Richard Bates

Personal information
- Full name: Richard John Bates
- Born: 2 March 1972 (age 54) Chippenham, Wiltshire, England
- Batting: Left-handed
- Bowling: Slow left-arm orthodox

Domestic team information
- 1997–2005: Wiltshire

Career statistics
| Competition | LA |
| Matches | 9 |
| Runs scored | 101 |
| Batting average | 12.62 |
| 100s/50s | –/– |
| Top score | 24 |
| Balls bowled | 416 |
| Wickets | 11 |
| Bowling average | 34.36 |
| 5 wickets in innings | – |
| 10 wickets in match | – |
| Best bowling | 3/16 |
| Catches/stumpings | 6/– |
- Source: Cricinfo, 9 October 2010

= Richard Bates (Wiltshire cricketer) =

English cricketer

Richard John Bates (born 2 March 1972) is a former English cricketer. Bates was a left-handed batsman who bowled slow left-arm orthodox. He was born at Chippenham, Wiltshire.

Bates made his Minor Counties Championship debut for Wiltshire against Cheshire in 1997. From 1997 to 2004, he represented the county in 48 Minor Counties Championship matches, the last of which came against Cornwall. Bates also represented Wiltshire in the MCCA Knockout Trophy. His debut in that competition came against Norfolk in 1997. From 1997 to 2004, he represented Wiltshire in 19 Trophy matches, the last of which came against Northumberland.

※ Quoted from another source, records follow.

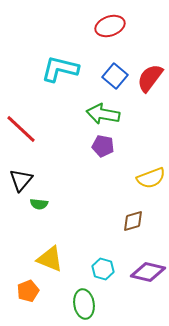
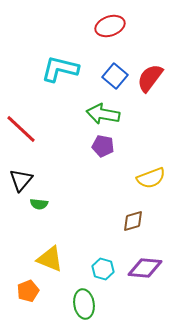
purple diamond: moved 3 px left, 4 px up; rotated 8 degrees counterclockwise
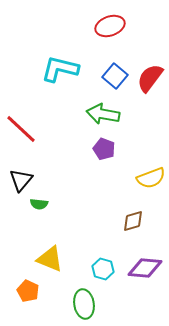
purple pentagon: moved 1 px right, 3 px down; rotated 10 degrees clockwise
orange pentagon: rotated 25 degrees counterclockwise
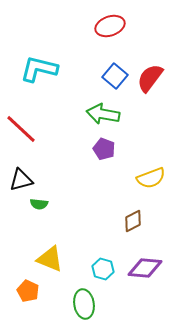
cyan L-shape: moved 21 px left
black triangle: rotated 35 degrees clockwise
brown diamond: rotated 10 degrees counterclockwise
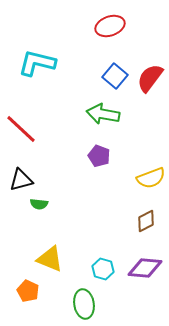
cyan L-shape: moved 2 px left, 6 px up
purple pentagon: moved 5 px left, 7 px down
brown diamond: moved 13 px right
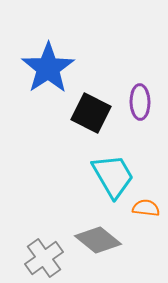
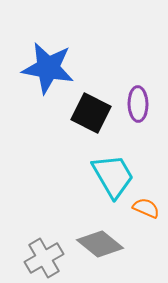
blue star: rotated 28 degrees counterclockwise
purple ellipse: moved 2 px left, 2 px down
orange semicircle: rotated 16 degrees clockwise
gray diamond: moved 2 px right, 4 px down
gray cross: rotated 6 degrees clockwise
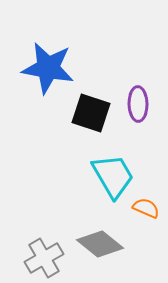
black square: rotated 9 degrees counterclockwise
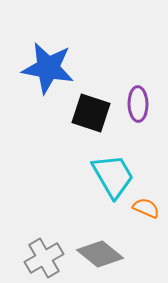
gray diamond: moved 10 px down
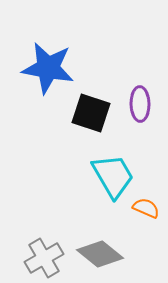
purple ellipse: moved 2 px right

Bates also represented Wiltshire in List-A cricket. His List-A debut for the county came against the Northamptonshire Cricket Board in the 1999 NatWest Trophy. From 1999 to 2005, he represented the county in 9 matches, the last of which came against Kent in the 2005 Cheltenham & Gloucester Trophy. In his 9 List-A matches, he scored 101 runs at a batting average of 12.62, with a high score of 24. With the ball he took 11 wickets at a bowling average of 34.36, with best figures of 3/16.

==Family==
His brother Paul has also represented Wiltshire in List-A and Minor Counties cricket.